Lo scorso agosto, l’Alto
commissario per i diritti umani, il principe Zeid bin Ra’ad Al Hussein ha
chiesto di avviare un’inchiesta indipendente e imparziale sulle violazioni del
diritto umanitario perpetrare da tutte le parti attive nel conflitto in Yemen.

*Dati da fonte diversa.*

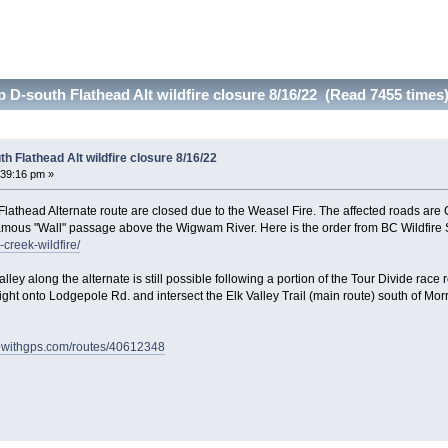
-south Flathead Alt wildfire closure 8/16/22 (Read 7455 times
 Flathead Alt wildfire closure 8/16/22
:39:16 pm »
athead Alternate route are closed due to the Weasel Fire. The affected roads are
amous "Wall" passage above the Wigwam River. Here is the order from BC Wildfire 
-creek-wildfire/
lley along the alternate is still possible following a portion of the Tour Divide ra
right onto Lodgepole Rd. and intersect the Elk Valley Trail (main route) south of Morr
idewithgps.com/routes/40612348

La richiesta era sostenuta dai paesi dell’Unione europea, tra cui l’Italia, ma
poi è stata ritirata dall’Ue senza alcuna motivazione. A seguito delle
pressioni saudite la proposta è stata accantonata e pertanto si continuerà con
l’inchiesta da parte delle autorità yemenite.
A fronte della catastrofe
umanitaria che sta subendo la popolazione yemenita, già lo scorso febbraio il
Parlamento europeo ha votato ad ampia maggioranza una risoluzione con cui ha
chiesto all’Alta rappresentante dell’Unione per gli affari esteri e la politica
di sicurezza e Vicepresidente della Commissione, Federica Mogherini, di
«avviare un’iniziativa finalizzata all’imposizione da parte dell’Unione europea
e di un embargo sulle armi nei confronti dell’Arabia Saudita», alla luce delle
gravi accuse di violazione del diritto umanitario internazionale perpetrate
dall’Arabia Saudita nello Yemen. Risoluzione che la ministra Pinotti non ha
menzionato nel suo intervento in Parlamento. Forse anche perché finora è
rimasta inattuata.
Sono continuate invece le
esportazioni di armamenti dei paesi europei e gli affari militari con le
monarchie del Golfo. Per combattere l’Isis, viene detto; che però approfittando
del conflitto ha guadagnato terreno anche in Yemen.